- Church: Episcopal Church
- Diocese: Western Michigan
- Elected: March 19, 1953
- In office: 1953–1959
- Predecessor: Lewis Bliss Whittemore
- Successor: Charles E. Bennison Sr.

Orders
- Ordination: May 1936 by George Craig Stewart
- Consecration: July 25, 1953 by Henry Knox Sherrill

Personal details
- Born: May 29, 1908 Evanston, Illinois, United States
- Died: August 11, 1977 (aged 69)
- Denomination: Anglican
- Parents: Walter William McNeil & Emily Barr
- Spouse: Charlotte L. Miller ​(m. 1934)​
- Children: 2

= Dudley B. McNeil =

Dudley Barr McNeil (May 29, 1908 - August 11, 1977) was an American prelate of the Episcopal Church who served as Bishop of Western Michigan between 1953 and 1959.

==Biography==
McNeil was born on May 29, 1908, in Evanston, Illinois, the son of Walter William McNeil and Emily Barr. He was educated at the Elgin Academy. He also graduated from the Seabury-Western Theological Seminary in 1936. He married Charlotte L. Miller on June 12, 1934, and together had two children.

McNeil was ordained deacon in November 1935 and priest in May 1936 by Bishop George Craig Stewart of Chicago. He initially served as deacon-in-charge of St Lawrence's Church in Libertyville, Illinois, before becoming rector of St Paul's Church in Evanston, Wyoming, and simultaneously priest-in-charge of the churches in Cokeville, Wyoming, and Big Piney, Wyoming, between 1937 and 1945. Between 1938 and 1945, he also served as priest-in-charge of the missions in Pinedale, Wyoming, and La Barge, Wyoming. Between 1939 and 1945, he also served as priest-in-charge of the missions in Bondurant, Wyoming. In 1945, he was appointed Dean of St Matthew's Cathedral in Laramie, Wyoming, where he served till 1949, after which he became rector of St James' Church in Sault Ste. Marie, Michigan, and Dean of the eastern part of the Diocese of Northern Michigan.
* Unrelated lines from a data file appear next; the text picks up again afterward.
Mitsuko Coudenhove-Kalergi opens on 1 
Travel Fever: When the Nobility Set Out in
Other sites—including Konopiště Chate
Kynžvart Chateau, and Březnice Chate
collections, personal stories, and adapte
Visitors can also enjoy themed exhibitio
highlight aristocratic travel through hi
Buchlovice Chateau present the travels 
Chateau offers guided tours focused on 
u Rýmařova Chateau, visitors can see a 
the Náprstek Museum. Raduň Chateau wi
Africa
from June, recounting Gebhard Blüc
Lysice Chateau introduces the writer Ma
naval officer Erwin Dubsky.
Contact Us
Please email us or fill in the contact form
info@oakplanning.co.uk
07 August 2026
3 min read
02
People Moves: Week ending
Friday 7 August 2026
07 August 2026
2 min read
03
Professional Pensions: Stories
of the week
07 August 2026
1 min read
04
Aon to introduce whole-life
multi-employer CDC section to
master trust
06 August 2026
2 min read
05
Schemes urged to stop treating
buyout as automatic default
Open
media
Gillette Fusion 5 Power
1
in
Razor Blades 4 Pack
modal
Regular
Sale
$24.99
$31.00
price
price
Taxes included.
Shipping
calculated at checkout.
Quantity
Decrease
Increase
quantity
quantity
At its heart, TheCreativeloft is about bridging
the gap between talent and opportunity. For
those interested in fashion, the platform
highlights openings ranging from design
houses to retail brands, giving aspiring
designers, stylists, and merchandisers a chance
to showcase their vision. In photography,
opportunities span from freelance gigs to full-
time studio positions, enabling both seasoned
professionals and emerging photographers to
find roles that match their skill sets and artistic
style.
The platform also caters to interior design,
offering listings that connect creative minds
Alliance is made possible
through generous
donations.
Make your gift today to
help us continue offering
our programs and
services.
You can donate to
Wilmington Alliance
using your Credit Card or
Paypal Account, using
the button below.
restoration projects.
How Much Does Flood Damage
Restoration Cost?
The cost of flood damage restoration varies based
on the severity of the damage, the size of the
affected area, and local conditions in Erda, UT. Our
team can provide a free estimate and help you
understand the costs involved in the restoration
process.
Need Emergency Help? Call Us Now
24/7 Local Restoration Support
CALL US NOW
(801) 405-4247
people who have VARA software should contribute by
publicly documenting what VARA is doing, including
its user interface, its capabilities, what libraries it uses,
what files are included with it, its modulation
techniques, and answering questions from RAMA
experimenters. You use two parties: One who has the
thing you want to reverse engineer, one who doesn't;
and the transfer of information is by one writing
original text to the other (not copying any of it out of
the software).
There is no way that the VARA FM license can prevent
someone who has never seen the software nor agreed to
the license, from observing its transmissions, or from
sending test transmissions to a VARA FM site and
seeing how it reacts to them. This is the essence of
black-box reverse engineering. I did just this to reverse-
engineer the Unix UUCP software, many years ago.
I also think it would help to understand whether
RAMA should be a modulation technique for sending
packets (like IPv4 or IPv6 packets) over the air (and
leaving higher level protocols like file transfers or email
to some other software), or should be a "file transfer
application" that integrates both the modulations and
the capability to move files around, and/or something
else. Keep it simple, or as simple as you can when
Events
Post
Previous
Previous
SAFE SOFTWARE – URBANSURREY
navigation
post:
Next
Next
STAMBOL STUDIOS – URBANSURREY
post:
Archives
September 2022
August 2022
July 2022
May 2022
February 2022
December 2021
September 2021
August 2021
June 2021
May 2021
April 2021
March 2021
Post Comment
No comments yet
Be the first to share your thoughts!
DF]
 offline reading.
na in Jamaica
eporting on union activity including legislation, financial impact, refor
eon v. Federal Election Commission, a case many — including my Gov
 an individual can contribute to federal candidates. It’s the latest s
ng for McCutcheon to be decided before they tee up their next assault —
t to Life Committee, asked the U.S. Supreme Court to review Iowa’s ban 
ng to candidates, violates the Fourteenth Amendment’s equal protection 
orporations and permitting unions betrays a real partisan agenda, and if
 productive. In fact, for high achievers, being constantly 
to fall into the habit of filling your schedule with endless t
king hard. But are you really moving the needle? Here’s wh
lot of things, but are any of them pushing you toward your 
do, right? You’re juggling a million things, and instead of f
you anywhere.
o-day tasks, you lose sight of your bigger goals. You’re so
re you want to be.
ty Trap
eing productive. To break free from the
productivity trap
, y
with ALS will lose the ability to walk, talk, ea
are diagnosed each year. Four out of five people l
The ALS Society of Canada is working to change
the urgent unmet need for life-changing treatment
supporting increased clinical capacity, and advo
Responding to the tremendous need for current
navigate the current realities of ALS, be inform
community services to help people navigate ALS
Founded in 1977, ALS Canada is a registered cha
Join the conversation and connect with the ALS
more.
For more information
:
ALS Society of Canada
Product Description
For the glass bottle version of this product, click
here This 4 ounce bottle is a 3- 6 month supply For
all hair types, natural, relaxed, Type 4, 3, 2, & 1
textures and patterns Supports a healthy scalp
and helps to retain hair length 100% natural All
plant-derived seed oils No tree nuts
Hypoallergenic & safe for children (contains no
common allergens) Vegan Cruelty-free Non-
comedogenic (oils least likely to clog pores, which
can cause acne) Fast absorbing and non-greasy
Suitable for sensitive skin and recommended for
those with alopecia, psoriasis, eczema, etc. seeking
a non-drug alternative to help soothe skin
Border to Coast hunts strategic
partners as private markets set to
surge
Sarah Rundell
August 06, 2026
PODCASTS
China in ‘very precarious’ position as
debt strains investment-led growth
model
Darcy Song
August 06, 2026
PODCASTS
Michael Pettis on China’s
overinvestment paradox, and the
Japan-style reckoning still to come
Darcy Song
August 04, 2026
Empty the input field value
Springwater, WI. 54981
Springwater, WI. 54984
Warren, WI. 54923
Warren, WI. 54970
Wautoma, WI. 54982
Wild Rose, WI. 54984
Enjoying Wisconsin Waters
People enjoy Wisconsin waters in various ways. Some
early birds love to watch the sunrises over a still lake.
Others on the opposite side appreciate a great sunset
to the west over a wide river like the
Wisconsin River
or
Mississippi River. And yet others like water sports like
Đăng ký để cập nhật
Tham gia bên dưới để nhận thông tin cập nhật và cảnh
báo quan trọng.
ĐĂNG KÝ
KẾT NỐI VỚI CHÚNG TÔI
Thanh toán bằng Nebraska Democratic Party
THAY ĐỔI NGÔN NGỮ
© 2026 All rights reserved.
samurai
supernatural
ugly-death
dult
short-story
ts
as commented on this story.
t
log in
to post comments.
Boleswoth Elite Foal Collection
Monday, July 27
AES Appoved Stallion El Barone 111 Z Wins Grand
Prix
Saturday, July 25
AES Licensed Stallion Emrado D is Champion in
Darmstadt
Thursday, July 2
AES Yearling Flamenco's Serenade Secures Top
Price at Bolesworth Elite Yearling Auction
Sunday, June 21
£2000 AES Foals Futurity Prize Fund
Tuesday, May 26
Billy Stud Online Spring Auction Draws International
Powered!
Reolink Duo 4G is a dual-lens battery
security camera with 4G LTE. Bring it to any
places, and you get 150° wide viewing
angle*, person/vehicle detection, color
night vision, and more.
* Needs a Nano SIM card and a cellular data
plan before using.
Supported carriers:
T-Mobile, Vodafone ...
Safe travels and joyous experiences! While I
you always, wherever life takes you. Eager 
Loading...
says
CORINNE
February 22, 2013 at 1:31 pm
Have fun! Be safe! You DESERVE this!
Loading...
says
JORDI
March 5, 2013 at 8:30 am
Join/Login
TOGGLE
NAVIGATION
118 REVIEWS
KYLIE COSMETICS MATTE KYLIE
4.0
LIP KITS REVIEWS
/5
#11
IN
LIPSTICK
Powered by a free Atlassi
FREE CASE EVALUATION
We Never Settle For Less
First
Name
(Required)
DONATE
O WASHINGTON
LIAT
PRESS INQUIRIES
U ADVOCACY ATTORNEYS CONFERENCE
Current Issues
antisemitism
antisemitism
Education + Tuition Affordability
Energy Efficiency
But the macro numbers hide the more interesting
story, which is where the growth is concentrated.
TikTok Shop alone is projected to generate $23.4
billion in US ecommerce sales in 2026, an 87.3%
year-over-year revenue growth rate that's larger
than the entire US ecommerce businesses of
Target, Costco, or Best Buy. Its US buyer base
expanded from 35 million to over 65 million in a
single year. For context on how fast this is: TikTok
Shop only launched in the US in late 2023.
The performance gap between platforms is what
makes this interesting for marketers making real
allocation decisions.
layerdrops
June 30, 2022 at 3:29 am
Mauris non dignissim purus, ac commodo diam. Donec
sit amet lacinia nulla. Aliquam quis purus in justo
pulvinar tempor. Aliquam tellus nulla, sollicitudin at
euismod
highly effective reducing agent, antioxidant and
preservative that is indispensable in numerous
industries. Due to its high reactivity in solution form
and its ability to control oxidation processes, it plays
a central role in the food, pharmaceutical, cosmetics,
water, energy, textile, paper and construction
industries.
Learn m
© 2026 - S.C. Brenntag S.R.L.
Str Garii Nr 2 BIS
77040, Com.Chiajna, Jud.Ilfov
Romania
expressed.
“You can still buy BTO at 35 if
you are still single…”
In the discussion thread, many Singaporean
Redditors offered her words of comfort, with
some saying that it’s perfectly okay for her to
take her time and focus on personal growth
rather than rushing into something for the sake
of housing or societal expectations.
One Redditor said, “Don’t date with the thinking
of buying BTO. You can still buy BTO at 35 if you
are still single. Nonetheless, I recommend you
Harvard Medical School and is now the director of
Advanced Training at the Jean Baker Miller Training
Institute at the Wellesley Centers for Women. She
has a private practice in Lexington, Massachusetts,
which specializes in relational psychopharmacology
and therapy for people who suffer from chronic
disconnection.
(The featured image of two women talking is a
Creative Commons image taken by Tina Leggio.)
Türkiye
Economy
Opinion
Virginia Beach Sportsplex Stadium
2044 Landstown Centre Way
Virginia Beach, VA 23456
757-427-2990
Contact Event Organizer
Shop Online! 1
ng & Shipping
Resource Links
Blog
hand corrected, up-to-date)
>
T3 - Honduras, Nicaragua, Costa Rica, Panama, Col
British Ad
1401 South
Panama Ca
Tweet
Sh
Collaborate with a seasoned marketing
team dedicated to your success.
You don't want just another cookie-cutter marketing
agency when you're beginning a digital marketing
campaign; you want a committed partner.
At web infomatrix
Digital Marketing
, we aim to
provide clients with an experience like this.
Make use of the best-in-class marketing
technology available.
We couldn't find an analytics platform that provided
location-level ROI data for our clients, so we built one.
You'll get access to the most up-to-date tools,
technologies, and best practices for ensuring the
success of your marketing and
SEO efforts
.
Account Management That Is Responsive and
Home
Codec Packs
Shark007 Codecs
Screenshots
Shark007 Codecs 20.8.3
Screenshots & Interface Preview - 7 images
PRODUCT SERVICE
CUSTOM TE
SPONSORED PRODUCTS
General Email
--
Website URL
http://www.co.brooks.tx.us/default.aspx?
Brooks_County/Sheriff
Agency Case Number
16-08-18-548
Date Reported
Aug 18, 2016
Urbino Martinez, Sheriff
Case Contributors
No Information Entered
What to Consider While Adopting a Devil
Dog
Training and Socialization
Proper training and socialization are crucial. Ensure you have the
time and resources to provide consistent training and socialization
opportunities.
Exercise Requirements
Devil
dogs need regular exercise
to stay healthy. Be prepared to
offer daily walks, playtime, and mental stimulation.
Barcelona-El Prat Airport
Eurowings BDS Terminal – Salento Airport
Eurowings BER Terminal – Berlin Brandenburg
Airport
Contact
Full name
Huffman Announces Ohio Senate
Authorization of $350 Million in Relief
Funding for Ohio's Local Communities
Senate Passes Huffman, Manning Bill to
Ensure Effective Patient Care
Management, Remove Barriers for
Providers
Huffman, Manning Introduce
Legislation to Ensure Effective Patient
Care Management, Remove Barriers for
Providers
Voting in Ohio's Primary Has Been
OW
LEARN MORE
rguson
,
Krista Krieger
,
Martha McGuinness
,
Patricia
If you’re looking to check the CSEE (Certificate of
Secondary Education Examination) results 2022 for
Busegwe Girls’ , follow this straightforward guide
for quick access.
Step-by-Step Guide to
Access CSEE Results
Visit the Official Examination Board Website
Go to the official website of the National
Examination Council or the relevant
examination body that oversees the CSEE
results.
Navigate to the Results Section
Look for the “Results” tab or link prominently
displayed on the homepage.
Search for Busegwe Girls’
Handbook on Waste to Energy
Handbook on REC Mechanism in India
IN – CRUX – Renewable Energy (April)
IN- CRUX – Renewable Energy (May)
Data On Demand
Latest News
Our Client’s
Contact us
On March 19, 1953, McNeil was elected Bishop of Western Michigan on the second ballot, and was consecrated on July 25, 1953, by Presiding Bishop Henry Knox Sherrill. During the luncheon that followed his consecration, McNeil collapsed and was taken in hospital. He served as bishop till his resignation in on September 1, 1959, due to ill health. He then served as vicar of Holy Communion Church in Lake View, New York. Between 1975 and 1977, he also served as Assistant Bishop in the Diocese of Western New York. He died in August 1977.